Monday, May 05, 2014

Potential civil liability for failing to comply with Prison Rape Elimination Act

Check out written testimony to the Texas House County Affairs Committee from Texas Criminal Justice Coalition policy attorney Elizabeth Henneke on implementation of the Prison Rape Elimination Act (PREA), particularly at the county level.

One interesting note: Texas received more grant funding for implementing PREA than any other state - about $3.6 million out of $54.4 million in grant expenditures nationally.

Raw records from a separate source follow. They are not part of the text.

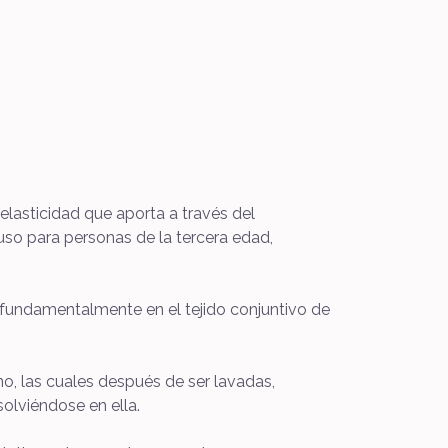
 elasticidad que aporta a través del
uso para personas de la tercera edad,
s fundamentalmente en el tejido conjuntivo de
no, las cuales después de ser lavadas,
solviéndose en ella.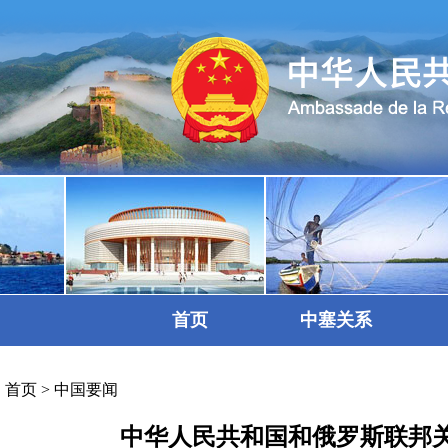
首页
中塞关系
首页
>
中国要闻
中华人民共和国和俄罗斯联邦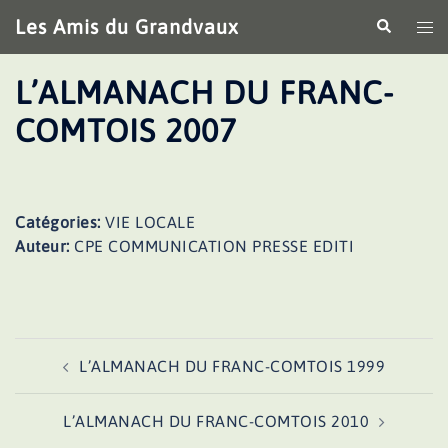
Aller
Les Amis du Grandvaux
Recherche
Ouv
au
le
contenu
me
L’ALMANACH DU FRANC-
COMTOIS 2007
Catégories:
VIE LOCALE
Auteur:
CPE COMMUNICATION PRESSE EDITI
Navigation
L’ALMANACH DU FRANC-COMTOIS 1999
d’article
L’ALMANACH DU FRANC-COMTOIS 2010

That includes "Dallas County Juvenile Department ($88,942), Travis County Juvenile Probation Department ($100,000), Atascosa County Juvenile Probation Department ($300,000), Harris County, Texas ($237,693), and Webb County, Texas ($250,000)." 

Her testimony also included an interesting discussion of potential civil liability for facilities that choose not to comply with PREA:
Potential Liability for Failing to Comply With PREA

“PREA does not require State and local facilities to comply with the Department [of Justice]’s standards, nor does it enact a mechanism for the Department to enforce such compliance; instead the statute provides certain incentives for such confinement facilities to implement the standards.”  These incentives include grants to help local facilities come into compliance.  Several Texas counties have already received PREA-related grants:  Dallas County Juvenile Department ($88,942), Travis County Juvenile Probation Department ($100,000), Atascosa County Juvenile Probation Department ($300,000), Harris County, Texas ($237,693), and Webb County, Texas ($250,000).

While the Department of Justice maintains that “[t]he standards are not intended to define the contours of constitutionally required conditions of confinement,” it is highly likely that the PREA standards will inform future civil litigation surrounding prison conditions.  In Farmer v. Brennan, the United State Supreme Court set forth the standard for determining if prison conditions violated the 8th Amendment. The two-part test adopted by the Supreme Court required the plaintiff to prove (1) that the conditions were cruel and (2) that the government was deliberately indifferent to the conditions facing the inmate.  Prior to PREA, this second prong—deliberate indifference—narrowed the class of claims that litigants were able to bring, because it is extremely difficult for them to prove that a government entity was deliberately indifferent to the conditions facing inmates.  PREA has the potential, however, to change the way this litigation proceeds in the future by providing national standards—supported by extensive evidence-based research, correctional administrator input, public commentary, and other documentation—that suggest what governments must do to provide safe environments for inmates.  Thus, failure to follow these PREA standards could be seen as prima facie evidence of deliberate indifference and may result in plaintiffs succeeding past the initial stages of litigation, substantially increasing litigation costs to facilities that fail to comply with PREA.

Although there is no reliable data available specifically setting forth the costs of litigating these cases in Texas, the National Center for State Courts (NCSC) has developed a model to estimate the costs of civil litigation that resolve at different stages of litigation.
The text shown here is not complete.